An idea which started six years ago on a busy road in a Welsh village has developed international recognition as a major road safety programme.
Llyswen, Brecon resident James Luckhurst is the driving force behind Project EDWARD, which has been adopted throughout Europe and has even attracted road safety campaigners as far afield as Mongolia, where there are few roads but the driving standards are basic.
Standing for Every Day Without a Road Death, it took place last week throughout the United Kingdom with safety campaigners, 43 police forces, ambulance and fire services and communities lending their support to a variety of events all designed to draw attention to and reduce road casualties from a variety of causes.
Speed is a factor in many accidents but poor driving standards, using mobile phones, poor concentration and badly maintained vehicles are also causes tackled by Project EDWARD.
This year’s week-long campaign last week was supported by Kia Motors UK with Nextbase Dash Cams and James Luckhurst was again in the driving seat and as enthusiastic as ever after six years of raising its profile.
“I was out running in my village in 2015 and as I passed the primary school the idea popped into my head that we should at least make a dedicated week to reducing road deaths,” said James.
“ I was working for a European road safety organisation at the time and thought of creating European Day Without a Road Death. It just took off in 20216 and all the member states, which included the UK at the time, adopted it.
“After Brexit I decided to modify it quite easily into Every Day Without a Road Death and it has been held ever since in the third week of September.”
He now hopes to work with European partners and seek long term funding to keep it running on foreign roads but he’s also getting enquiries from outside the EU to incorporate Project EDWARD into their safety programmes.
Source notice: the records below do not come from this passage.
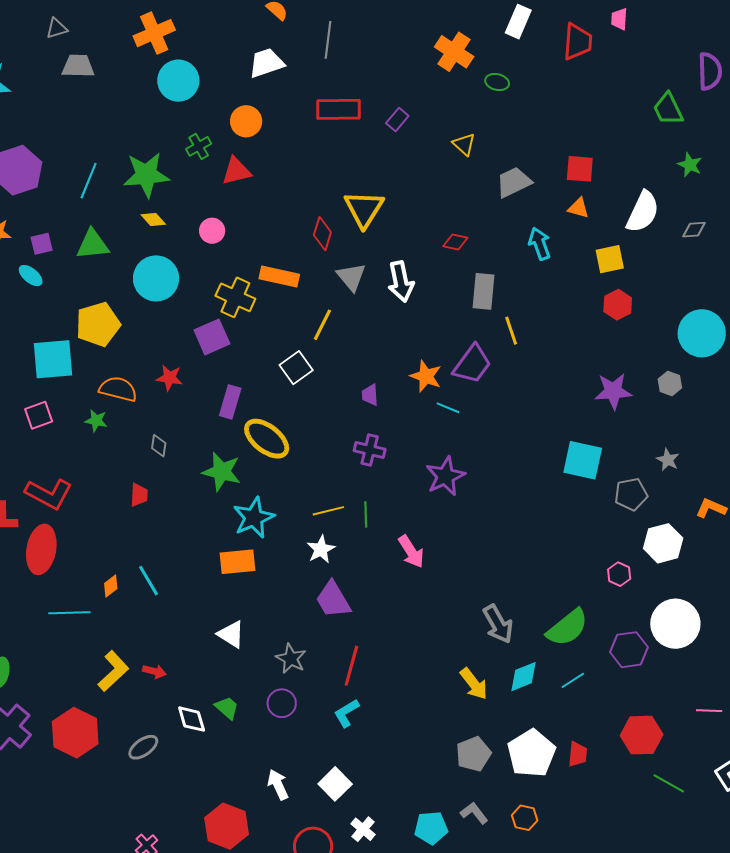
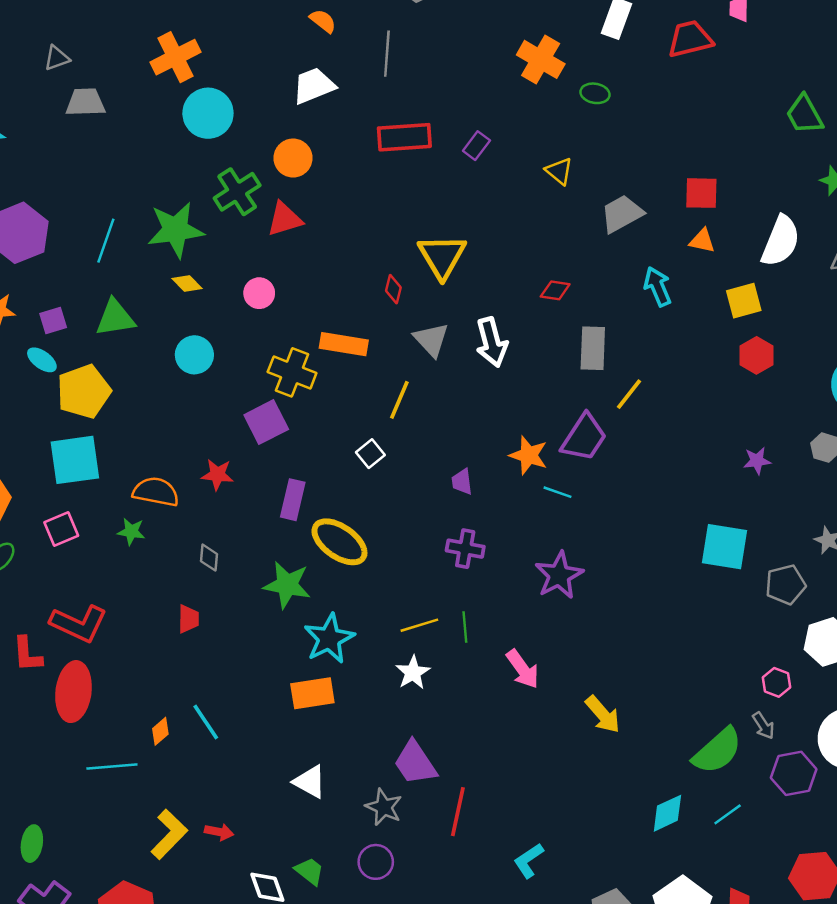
red trapezoid: (578, 42) -> (690, 39), turned -105
green cross: (199, 146) -> (237, 192), size x1.5
red diamond: (322, 234) -> (393, 289), size x0.7
cyan circle: (156, 278) -> (194, 355), size x0.7
yellow pentagon: (98, 324) -> (84, 392), moved
yellow line: (511, 331) -> (629, 394), turned 60
white square: (296, 368) -> (370, 454), size x0.7
purple star: (613, 391) -> (757, 461), size x0.6
purple trapezoid: (333, 600) -> (415, 763), moved
gray arrow: (498, 624) -> (763, 726), moved, size x0.6
yellow arrow: (474, 684) -> (603, 714), moved
cyan L-shape: (346, 713) -> (529, 861), moved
Schoolchildren are particularly vulnerable and St Brides Major Church in Wales Primary School with its 250 pupils is close to a busy road on the South Wales coastline and hosted a Welsh stopover for the Project EDWARD team.
Headmaster Duncan Mottram explained, “We have a very good local community here with the parents group and have worked with the police and their partners, local council, bus operators and we have an on-going programme to improve road safety and reduce the risk of accidents.
“We managed to get the bus stop moved from outside the school which narrowed the road and created dangers to other traffic and crossing pedestrians and had a car park created by residents to get their cars off the road.
“We have also worked with the local stone quarry and their HGVs are now voluntarily routed around the village but the latest development is the introduction of a 20mph speed limit throughout the village, which will make a big difference to reducing accidents.”
Speed enforcement is carried out by the GoSafe Wales partnership and spokes woman Teresa Ciano stressed they fully endorsed Project EDWARD as part of their year-round monitoring of roads.
GoSafe Wales monitors about 600 sites for speeding using 32 vans and 11 motorcycles with nearly 150 officers and they use the latest camera technologies to identify and log speeders.
“Our vans and motorbikes are very clearly marked up because we are there to deter speeding not just catch the speeders,” she said.
It is funded by Welsh Government and also receives a percentage of the funds paid by motorists who attend Speed Awareness Courses instead of receiving fines and penalty points.
“We are not in it to make money but to make our roads safer and our aim is to make safety a choice rather than a chance when someone is driving,” she added.
Inspector Jason Williams of Gwent Police, who was also involved in Project EDWARD, concluded, “The last thing a police office wants to do is knock on someone’s door and tell them a family member has died in a needless road accident which could have been avoided.”